私は適当に誤魔化しながら場の空気が悪くならないように努めていた。
「ふふ、アイラの立場も楽しそうだな」
「楽しくはないですよ……もう、アルファさんは他人事だと思って」
「いや、そんなつもりじゃないのだけどな」
私達は軽口を叩き合いながら楽しんでいた。マリアベル以外にアウゴさんも加わり、楽しい2号店経営になりそうだ。マリアベルやシグルドさんは北の大地に行ったけれど、素材調達をしてくれるしクリフト様やオディーリア様はたまに訪れてくれる。そんな面白い2号店だ。

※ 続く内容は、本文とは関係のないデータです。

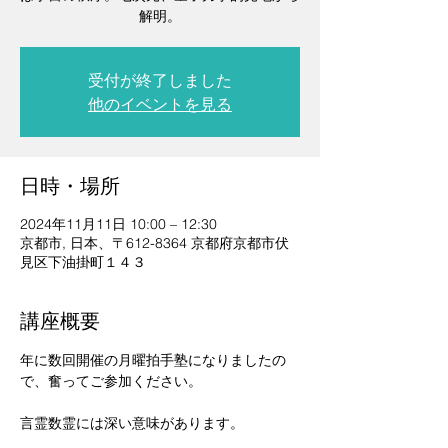
解明。
受付が終了しました
他のイベントを見る
日時・場所
2024年11月11日 10:00 – 12:30
京都市, 日本、〒612-8364 京都府京都市伏
見区下油掛町１４３
講座概要
年に数回開催の月曜拍手塾になりましたの
で、奮ってご参加ください。
言霊数霊には深い意味があります。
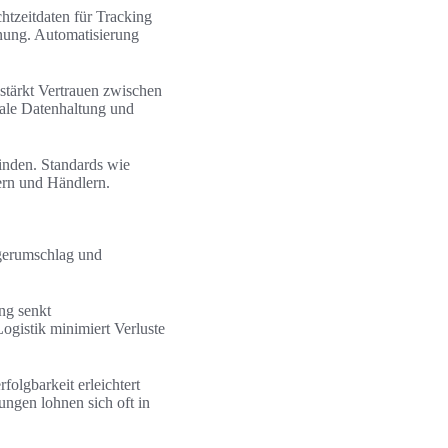
chtzeitdaten für Tracking
nung. Automatisierung
stärkt Vertrauen zwischen
rale Datenhaltung und
inden. Standards wie
rn und Händlern.
gerumschlag und
ng senkt
ogistik minimiert Verluste
olgbarkeit erleichtert
ungen lohnen sich oft in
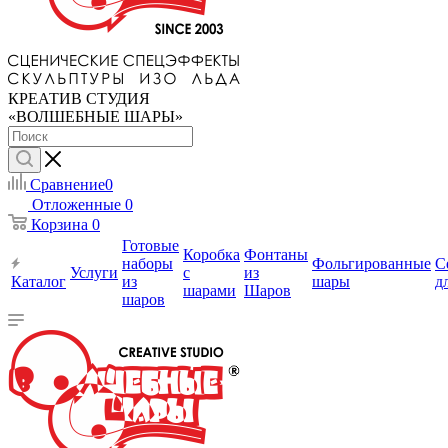
КРЕАТИВ СТУДИЯ
«ВОЛШЕБНЫЕ ШАРЫ»
Сравнение
0
Отложенные
0
Корзина
0
Готовые
Коробка
Фонтаны
наборы
Фольгированные
С
Услуги
с
из
Каталог
из
шары
д
шарами
Шаров
шаров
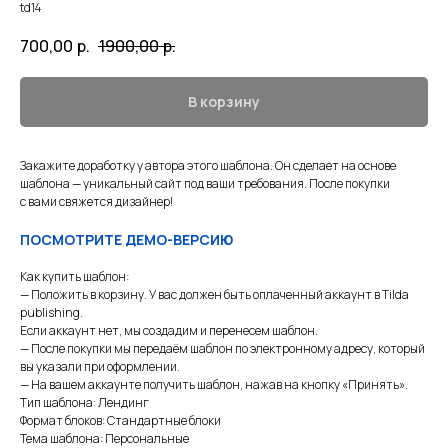
td14
700,00
р.
1900,00
р.
В корзину
Закажите доработку у автора этого шаблона. Он сделает на основе
шаблона — уникальный сайт под ваши требования. После покупки
с вами свяжется дизайнер!
ПОСМОТРИТЕ ДЕМО-ВЕРСИЮ
Как купить шаблон:
— Положить в корзину. У вас должен быть оплаченный аккаунт в Tilda
publishing.
Если аккаунт нет, мы создадим и перенесем шаблон.
— После покупки мы передаём шаблон по электронному адресу, который
вы указали при оформлении.
— На вашем аккаунте получить шаблон, нажав на кнопку «Принять».
Тип шаблона: Лендинг
Формат блоков: Стандартные блоки
Тема шаблона: Персональные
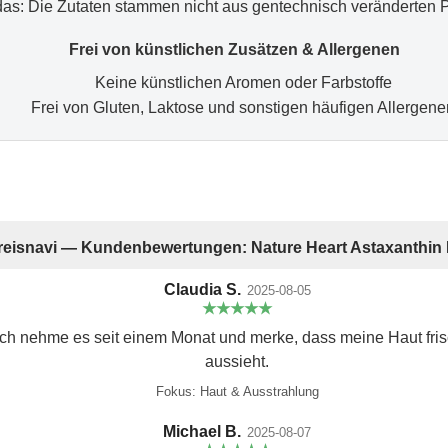
das: Die Zutaten stammen nicht aus gentechnisch veränderten 
Frei von künstlichen Zusätzen & Allergenen
Keine künstlichen Aromen oder Farbstoffe
Frei von Gluten, Laktose und sonstigen häufigen Allergene
reisnavi — Kundenbewertungen: Nature Heart Astaxanthin
Claudia S.
2025-08-05
★★★★★
 Ich nehme es seit einem Monat und merke, dass meine Haut fri
aussieht.
Fokus: Haut & Ausstrahlung
Michael B.
2025-08-07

と、そんな楽しい雰囲気を持っていたけれど、一人の少年が現れて空気が変わった。
「あ、あの……アイラさんですよね?」
「えっ、そうですけど……」
少年は私よりも歳下に見えた。格好から察するに冒険者のようだけれど……場の雰囲気が変わっているのを感じる。
「上級回復薬を売ってくれないでしょうか?」
少年は懇願するような話し方だった。ここは薬屋なんだしお金さえ払ってくれれば売らないわけはないんだけど……なんだかその少年はワケありのような印象だった……。